With just a month to go before the April 6 expiration of the WGA’s franchise agreement with the Association of Talent Agents, David Shore, the co-chair of the guild’s negotiating committee, says he has first-hand knowledge that the ATA is “either naïve or disingenuous” about one of its key arguments about packaging deals.
Shore, the creator of House and the executive producer of The Good Doctor, wrote Thursday in a message to the guild’s members that the ATA “tells us that eliminating packaging fees won’t result in more money going to writers. Or to anyone; that it will just go back to the studio. That seems either naïve or disingenuous. The agencies have been able to get the studios to pay these fees in exchange for delivering us to the studios. The value of that service remains unchanged.

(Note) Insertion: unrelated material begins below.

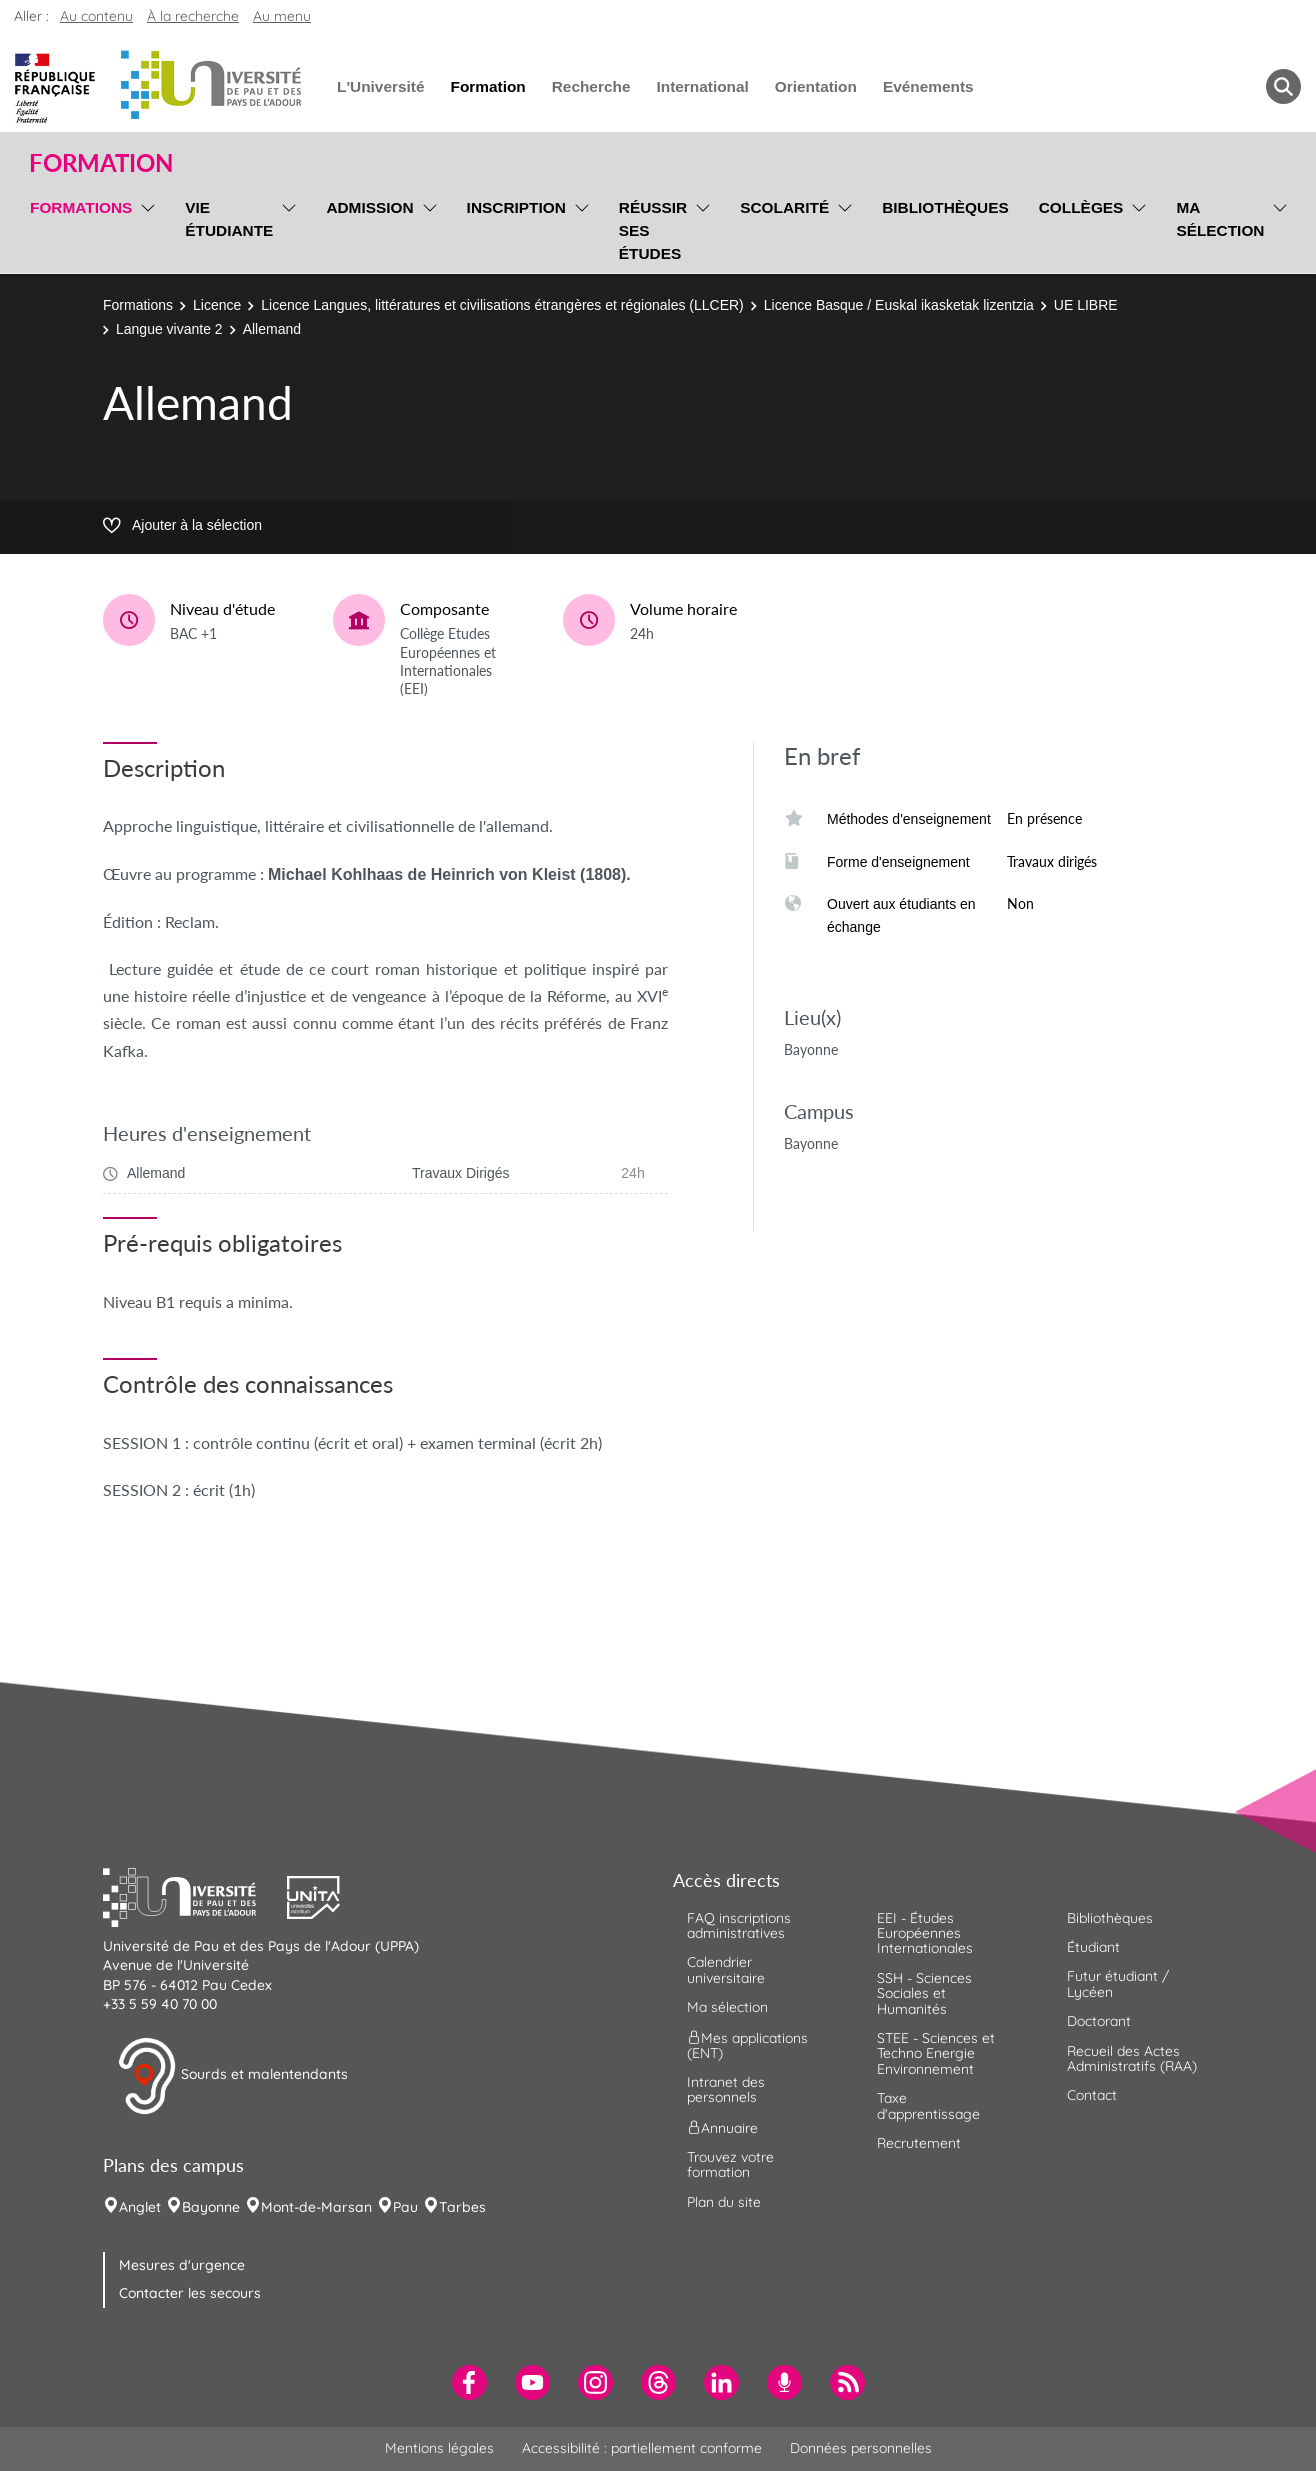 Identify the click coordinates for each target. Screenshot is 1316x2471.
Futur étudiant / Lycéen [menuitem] (1118, 1983)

“But more than seeming wrong, I know it’s wrong. I insisted that a show I was developing not be packaged. And, as a direct result, I received control of the points that were normally allotted to the agencies. Furthermore, I have been able to increase my budget by an amount equal to an imputed packaging fee. That extra money now goes to the show, where it belongs, to use as we see fit, not to an agency.”
The WGA presented the ATA with its proposals for a new agreement nearly a year ago, but the two sides have only met twice – on February 5 and February 19 – at the bargaining table. The guild and the ATA say they’re both ready to resume the stalled negotiations, but haven’t yet set a date.
The WGA East and West will hold a vote of their members on March 25, when guild members are expected to approve a new Code of Conduct that would ban packaging and agency production deals with related entities. If a new agreement isn’t reached with the ATA by April 6, the guild says it will order its members to fire their agents en mass who refuse to sign the Code.